Task to complete:
Your copy of the data below must be exact and must leave out all pictures.

Top of Supplied records

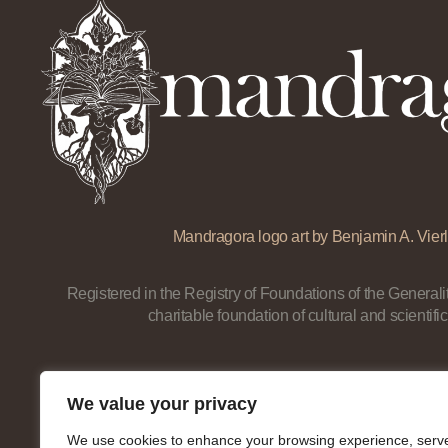
Mandragora logo art by Benjamin A. Vierl
Registered in the Registry of Foundations of the Generalit
charitable foundation of cultural and scientific
We value your privacy
We use cookies to enhance your browsing experience, serv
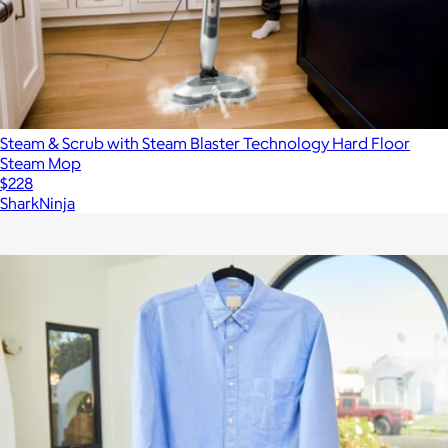
Steam & Scrub with Steam Blaster Technology Hard Floor
Steam Mop
$228
SharkNinja
Show more
More from Steam & Go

Bottom of Supplied records

Answer box:
Mandragora logo art by Benjamin A. Vierl
Registered in the Registry of Foundations of the Generalit
charitable foundation of cultural and scientific
We value your privacy
We use cookies to enhance your browsing experience, serv
Steam & Scrub with Steam Blaster Technology Hard Floor
Steam Mop
$228
SharkNinja
Show more
More from Steam & Go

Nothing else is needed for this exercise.